Another nice thing that was said to me recently occurred when I was at a “career support day” with the agency that’s training me up for a career change to IT. I did my 90-second pitch, barely having to glance at my script, and one of the high-ups listening said that I was basically ready for a work placement. I’ll write a proper “career prospects” post about that another time (yes, one of the things I say is “I’ll write such-and-such in my blog”, but this time I really mean it!), but for now, I’ll just say I’m within measurable distance of escaping my dismal admin job forever and leave it at that for now. Huzzah!
Of course, the one thing I really want someone to say to me is “I want your body”, said by an attractive and available young woman (possibly with the suffix “and so does my identical twin sister”… oh, sorry, am I being a typical bloke?) — but hey, that’s something I’ve got to work towards, isn’t it? I’ve progressed from zero dates in 2012 to six (and a half?) dates in 2013, so who knows what next year will bring, if I keep it up… ooh, Matron!

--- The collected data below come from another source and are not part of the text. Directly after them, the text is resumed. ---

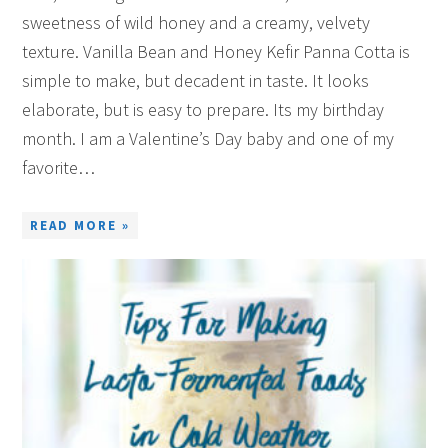
sweetness of wild honey and a creamy, velvety
texture. Vanilla Bean and Honey Kefir Panna Cotta is
simple to make, but decadent in taste. It looks
elaborate, but is easy to prepare. Its my birthday
month. I am a Valentine’s Day baby and one of my
favorite…
READ MORE »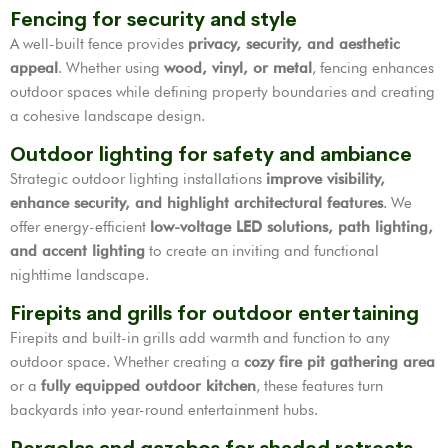
Fencing for security and style
A well-built fence provides
privacy, security, and aesthetic
appeal
. Whether using
wood, vinyl, or metal
, fencing enhances
outdoor spaces while defining property boundaries and creating
a cohesive landscape design.
Outdoor lighting for safety and ambiance
Strategic outdoor lighting installations
improve visibility,
enhance security, and highlight architectural features
. We
offer energy-efficient
low-voltage LED solutions, path lighting,
and accent lighting
to create an inviting and functional
nighttime landscape.
Firepits and grills for outdoor entertaining
Firepits and built-in grills add warmth and function to any
outdoor space. Whether creating a
cozy fire pit gathering area
or a
fully equipped outdoor kitchen
, these features turn
backyards into year-round entertainment hubs.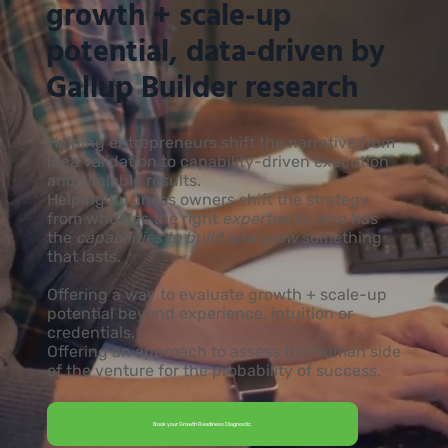
growth + scale-up
potential, data-driven by
Gallup Builder research
Helping entrepreneurs shift the narrative from
idea validation to capability-driven execution
and scalable results.
Helping business owners shift the strategy
from who has the right
expertise
to who has
the
capabilities to build and grow
something
that lasts.
Offering a way to evaluate growth + scale-up
potential beyond experience, intuition or
credentials.
Offering an approach to assess the human side
of the venture for the probability of success.
Book your Growth Readiness Diagnostic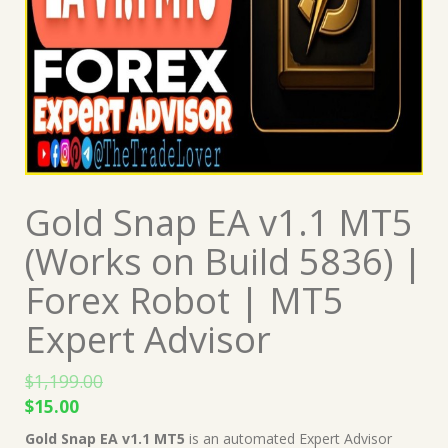
Gold Snap EA v1.1 MT5
(Works on Build 5836) |
Forex Robot | MT5
Expert Advisor
$
1,199.00
Original
Current
$
15.00
price
price
Gold Snap EA v1.1 MT5
is an automated Expert Advisor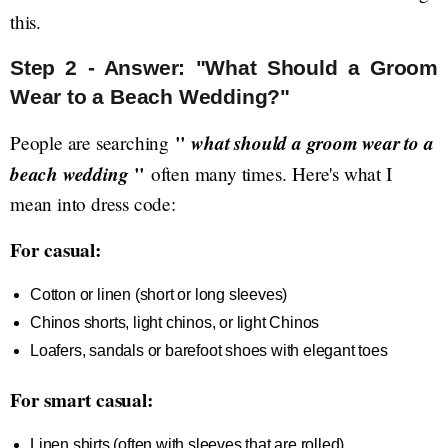
this.
Step 2 - Answer: "What Should a Groom
Wear to a Beach Wedding?"
"
what should a groom wear to a
People are searching
beach wedding
"
often many times. Here's what I
mean into dress code:
For casual:
Cotton or linen (short or long sleeves)
Chinos shorts, light chinos, or light Chinos
Loafers, sandals or barefoot shoes with elegant toes
For smart casual:
Linen shirts (often with sleeves that are rolled)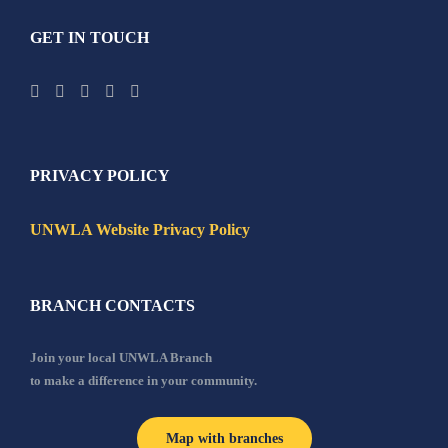
GET IN TOUCH
PRIVACY POLICY
UNWLA Website Privacy Policy
BRANCH CONTACTS
Join your local UNWLA Branch
to make a difference in your community.
Map with branches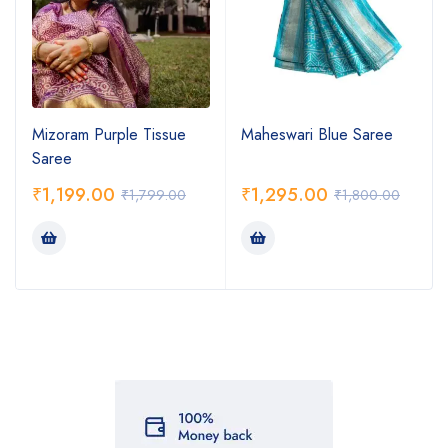
Mizoram Purple Tissue
Maheswari Blue Saree
Saree
₹
1,199.00
₹
1,295.00
₹
1,799.00
₹
1,800.00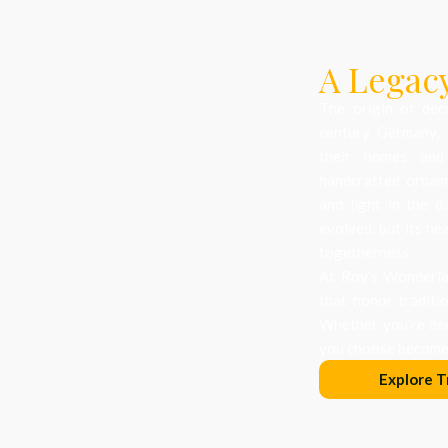
A Legacy
The origin of dec
century Germany, 
their homes and
handcrafted orname
and light in the d
evolved, but its he
togetherness.
At Roy’s Wonderlan
that honor traditi
Whether you’re dec
you choose becomes
Explore T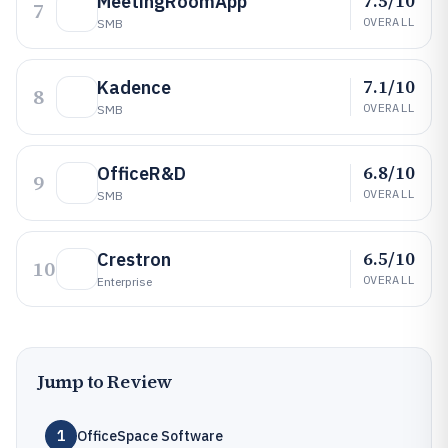
7.5/10
MeetingRoomApp
7
OVERALL
SMB
7.1/10
Kadence
8
OVERALL
SMB
6.8/10
OfficeR&D
9
OVERALL
SMB
6.5/10
Crestron
10
OVERALL
Enterprise
Jump to Review
1
OfficeSpace Software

(And no, I’m pretty sure Kenneth Williams only said “ooh, Matron!” once, if ever!)It was said to me back in 1998, during an excruciating five-week geological mapping trip in the Scottish highlands: “Don’t look at how far you’ve got left to go, look at how far you’ve come already”; it’s only now I’ve really come to appreciate this rather trite bit of rhetoric… and, as per tradition, it’s too late to do anything with this bit of advice other than pass it on!